Tv blabs, movie blabs, book blabs. Lots of blab, but no flab.

Saturday, May 14

Footloose In Footnotes

How many modern novels can you read today that use footnotes? Few. How many use them effectively without jolting you out of the story? Fewer. I wonder why this is. Footnotes aren't terribly hard to create. This made me think about what other novels I've read recently that may have benefited from a clever use of footnotes. The most obvious series I can recall is Lemony Snicket's A Series of Unfortunate Events. I think that if the word explanations were an aside as a footnote they would have been rather charming. Sunny's unintelligible gabblings would have fitted perfectly out of the actual text.

I think it is time for the footnotes' return to popular culture. As long as they are put on the same page as the text being referenced. I hate having to thumb through pages of footnotes at the back of a book while in the middle of a sentence.

Someone who uses footnotes to great effect is Jonathan Stroud in The Amulet of Samarkand (book one of The Bartimaeus Trilogy). It is the story of a 5000 year old demon who is summoned by a young boy to do his bidding. There is intrigue, murder, and mayhem following the actions of these two unlikely allies. Nathaniel is an apprenticed magician to a lower ranked government magician, and seeks to take revenge on his master for ill treatment. Events turn for the worse very quickly and Bartimaeus gets the upper hand. He learns Nathaniel's true name, thus giving him power over his master.

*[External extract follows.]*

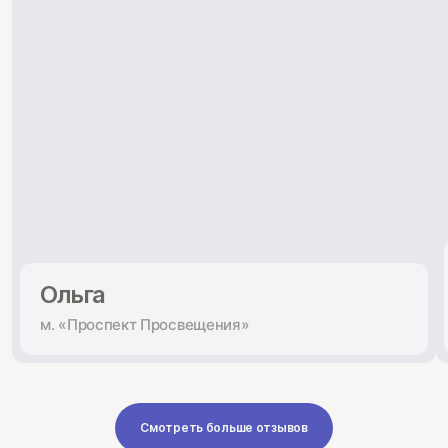
Ольга
м. «Проспект Просвещения»
Смотреть больше отзывов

I was recommended Amulet by a number of people, and thus began with book with slightly unreasonable expectations. For the first third of the book I wasn't able to connect with the story. The footnote asides in the Bartimaeus story weren't working for me and the boy seemed petulant most of the time. It wasn't until Bartimaeus, in a footnote, explained the reason for the footnotes that something in my brain clicked and I began to like the characters and the book.

Telling the story from both Nathaniel and Bartimaeus' perspectives is a very good way of presenting a plot. The different perspectives contrast in an interesting way to put a good spin on each impossible situation.

By half-way through the story has picked up pace and is steaming toward the inevitable climax. The conspiracy in the government of some powerful magicians is slowly revealed and draws the reader in. I read the climactic chapters until about 4 in the morning.

I think Bartimaeus and Nathaniel have the potential to carry well into a series, and I look forward to getting my hands on The Golem's Eye.

2 viewers interjected with:

Blogger Lisa Rullsenberg said...

Footnotes are ace. Okay, maybe House of Leaves got a little carried away with them...! But on the whole I support your campaign for their presence. On the other hand, I HATE endnotes with a passion (the ones at the end of an article as opposed to bottom of a page).

Nice link to other books using footnotes/appendices etc here

16/5/05 9:58 pm

 
Blogger Onanymous said...

Terry Pratchett makes great use of footnotes in his Discworld books - sometimes going off at complete tangents, but mostly even funnier than the main story itself.